What should have been a fun romp is compromised with an out-of-touch script
A sendup musical based on Disney princesses sometime after their origin story sounds like an engaging premise for a fun night at the theatre. Unfortunately, Disenchanted doesn’t quite cut it. The fault is not with the talented cast at Littleton Town Hall Arts Center, but rather with a problematic script that doesn’t live up to its promise.
The premise of Disenchanted is that the Disney Princesses are hosting a tell-all revue, led by Snow White, Sleeping Beauty and Cinderella. They are supported by other princesses from Disney Movies, ostensibly giving you a real view of what “Happily Ever After” is like. Namely, that it isn’t all that happy.
It starts out well enough, and the first number, “One More Happ’ly Ever After,” is amusing, even clever. Snow White (Abby McInerney) is really the lead, and she has lots of charisma and good comic timing. Then the rest of the princesses parade their woes. Belle is in a straight-jacket because of all the talking furniture and housewares, the Little Mermaid wants her fins back, Mulan is actually a lesbian.
It sounds like it all should be funny, but something is just a bit off.
Then comes an uncomfortable racist moment, where Sleeping Beauty introduces Pochahontas while wearing a full native headdress, smoking and chanting Tonto-esque fake Native American war cries. The fact that Snow White then proceeds to point out that it is offensive does not excuse either its blatant racism or its offensiveness. This is not the only racist moment in the show, but it’s certainly the worst.
After the princess from Princess and the Frog (Anna High) sings “Finally,” which is about Disney finally introducing a black princess, my daughter turned to me and said, “This sounds like it was written by a white person.” That got me trying to put my finger on what was “off” about the whole thing, a feeling that continued after the intermission when the princesses all sing about how they aren’t ever allowed to eat and are therefore obsessed with food. It culminated when Sleeping Beauty (LuAnn Buckstein) finally sings her own song, “Perfect,” about how all women are perfect just as they are.
A white-male take
Years ago, I saw a play about retail and service workers, that was clearly written by someone who had never been either and had no idea what was or was not funny or worth satirizing about those careers — likely for an audience that wouldn’t know either. Since I was a retail manager for many years, it all rang false to me at the time. Disenchanted was like that, clearly written by someone who didn’t really know what the issues were.
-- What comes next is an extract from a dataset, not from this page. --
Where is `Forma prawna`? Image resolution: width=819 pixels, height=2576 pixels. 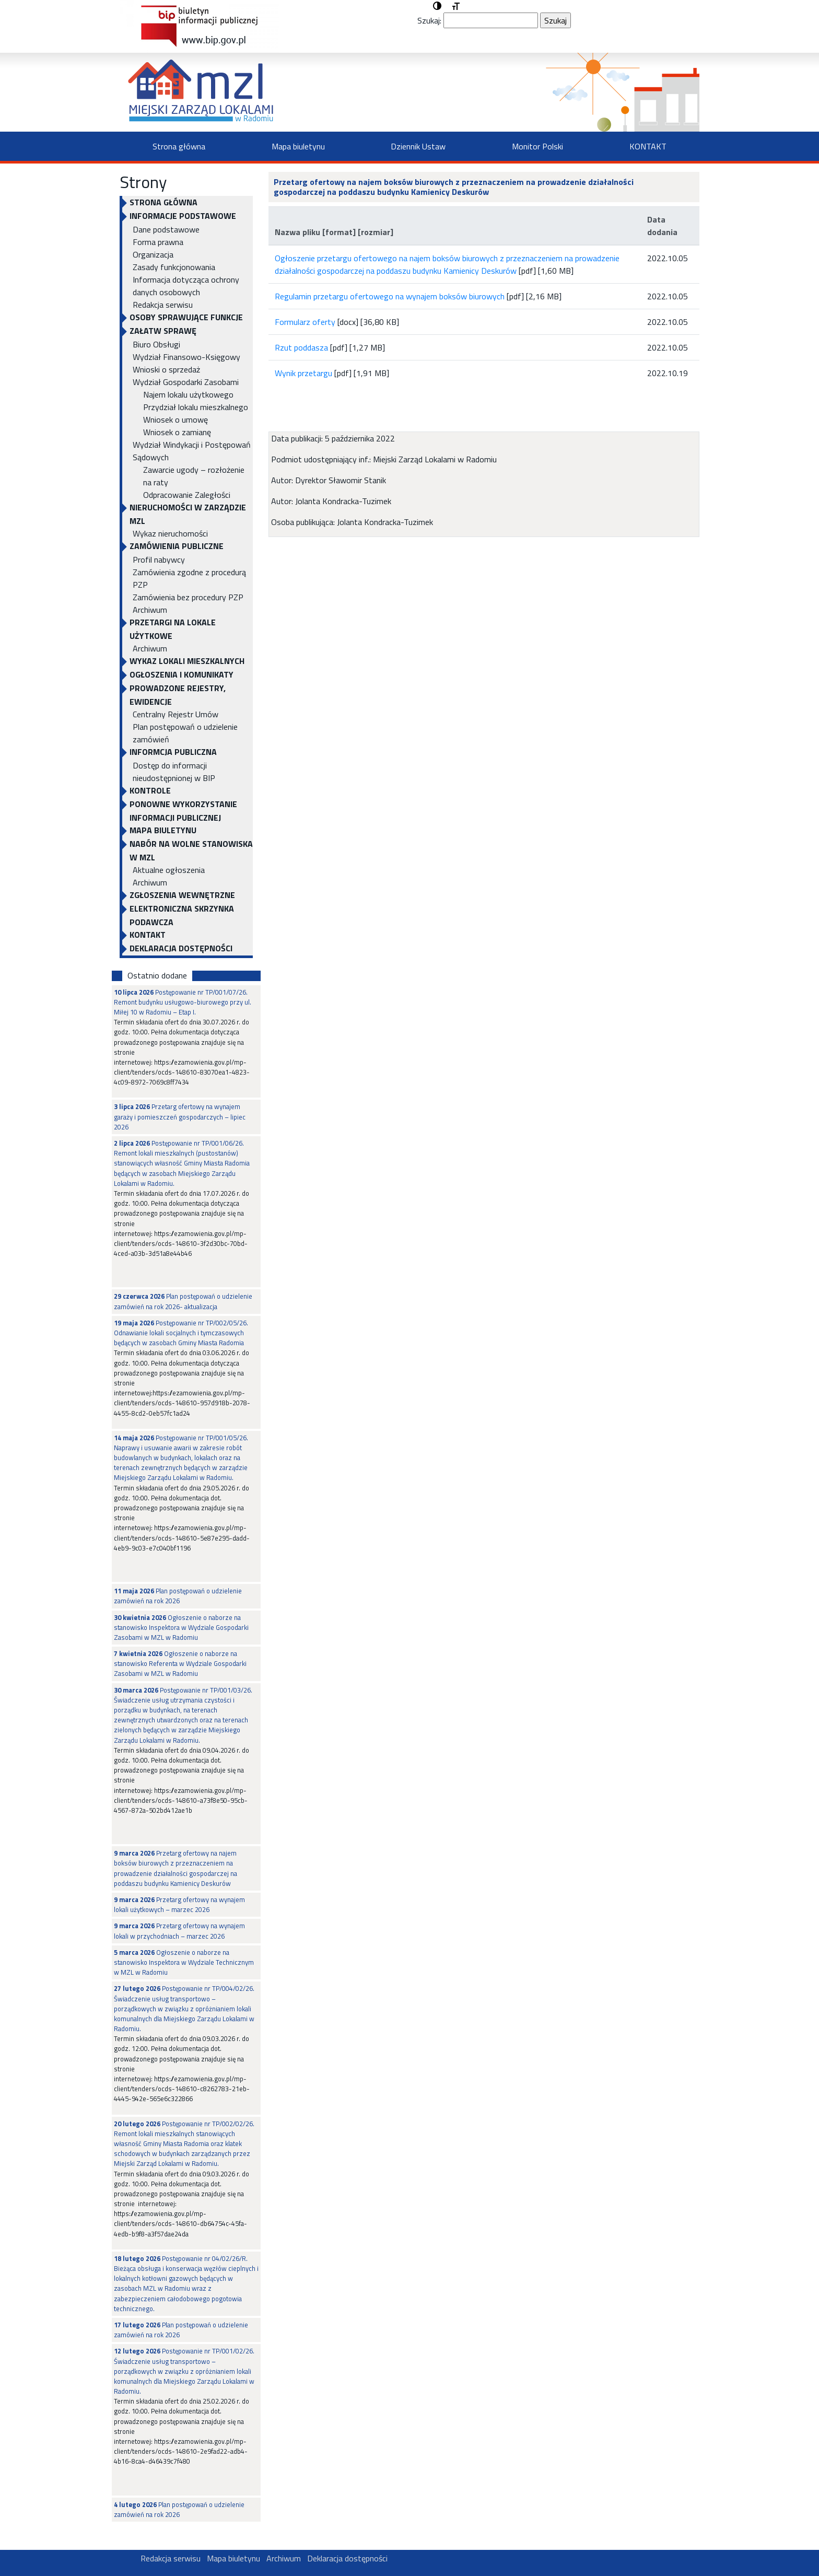
Forma prawna is located at coordinates (158, 242).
My sneaking suspicion was confirmed when we got to the car and looked up the playwright. Yep, a white man. I don’t think any white man should be writing an entire play pretending to examine Disney’s treatment of women and feminism. And that’s to say nothing of the experiences of women of color.
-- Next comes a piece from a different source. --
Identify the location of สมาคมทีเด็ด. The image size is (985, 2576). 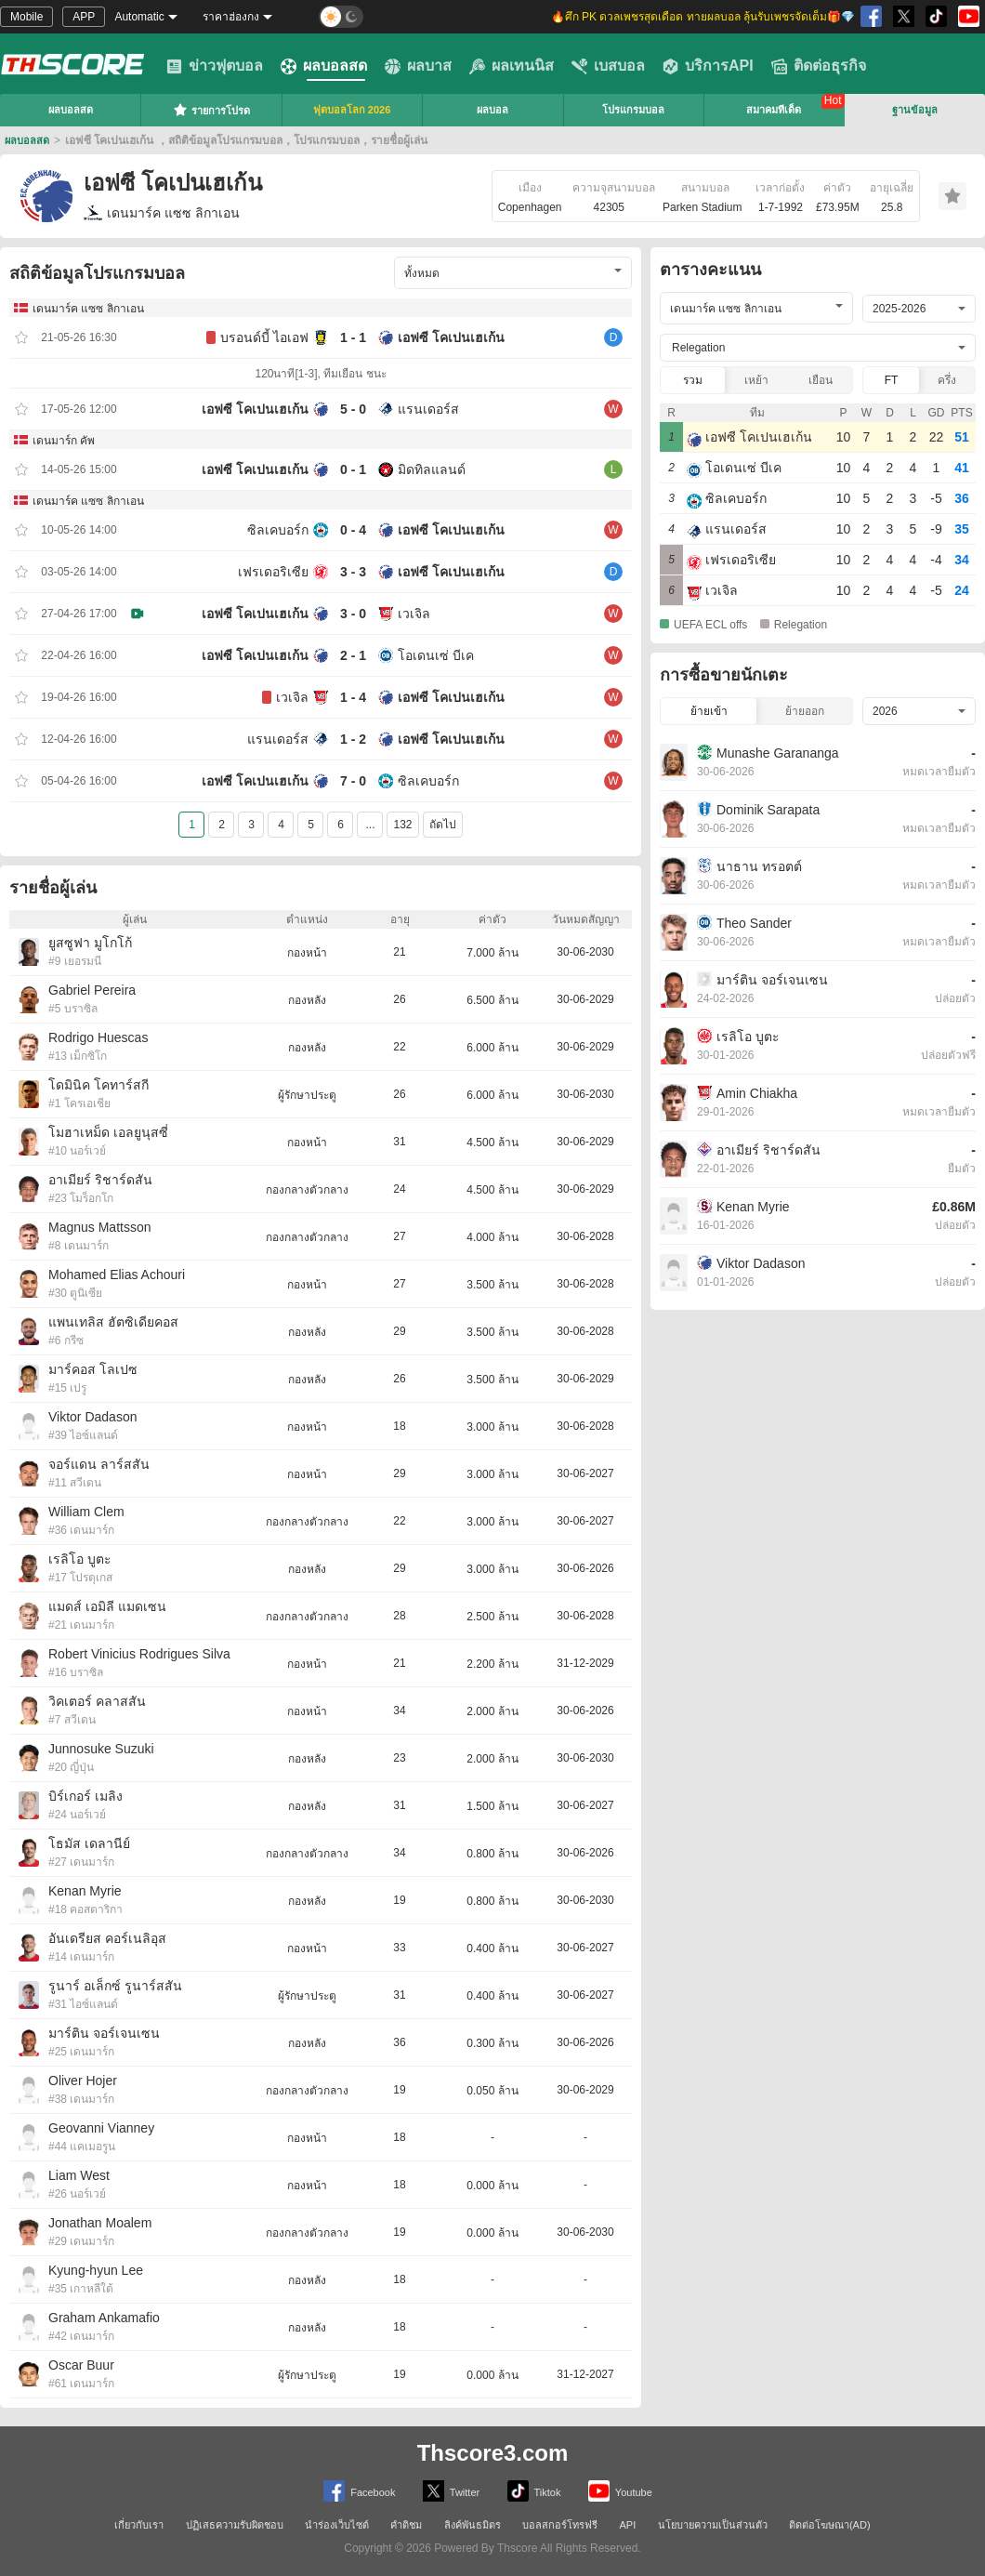
(773, 109).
I needed one more white man’s hot take on this like I needed a hole in the head.
So much is missed that a female playwright would likely have drawn out of the story. Sleeping Beauty is an older woman, which would have been great had the subject of aging been examined at all. The songs about body image miss the mark because, well, they are written by a man who thinks that’s how women think (about food and “big tits”). And why, for the love of God, does the skinny, pretty Cinderella have to be portrayed as stupid? It makes the whole cast look like unwitting participants in internalized misogyny.
The other underlying issue is that the whole thing is mean-spirited. Playwright Dennis Giacino may be bitter from his experience as a former Disney World cast member, but making fun of Disney movies, particularly the older ones, is like shooting fish in a barrel. Disney knows this, which is why modern heroines are like Merida, a crack shot who isn’t ready to get married yet, or Elsa, who sings a much better song about perfectionism (rather than telling us we are all perfect just as we are, it tells us we never needed to be perfect in the first place). The best satire has a level of affection for its target. There is none of that here, merely a smug, undeserved superiority. Giacino doesn’t know what it’s like to want to wear Cinderella’s beautiful dress and still be acknowledged for having a brain in your head, but most women do.
It’s really a shame, because the cast is talented, and everything is sung well. There are some moments that are genuinely funny. I just wish all the talent had been put to better use.
Be warned that if you do go, this is strictly for adults, not children — even older ones. I had thought upon entering that perhaps I would return with my 12-year-old stepdaughter, but even setting everything else aside, the performance is very adult in nature. It did make for a really interesting discussion afterward with my daughter (age 27), but I don’t know that I would consider that a reason to watch this.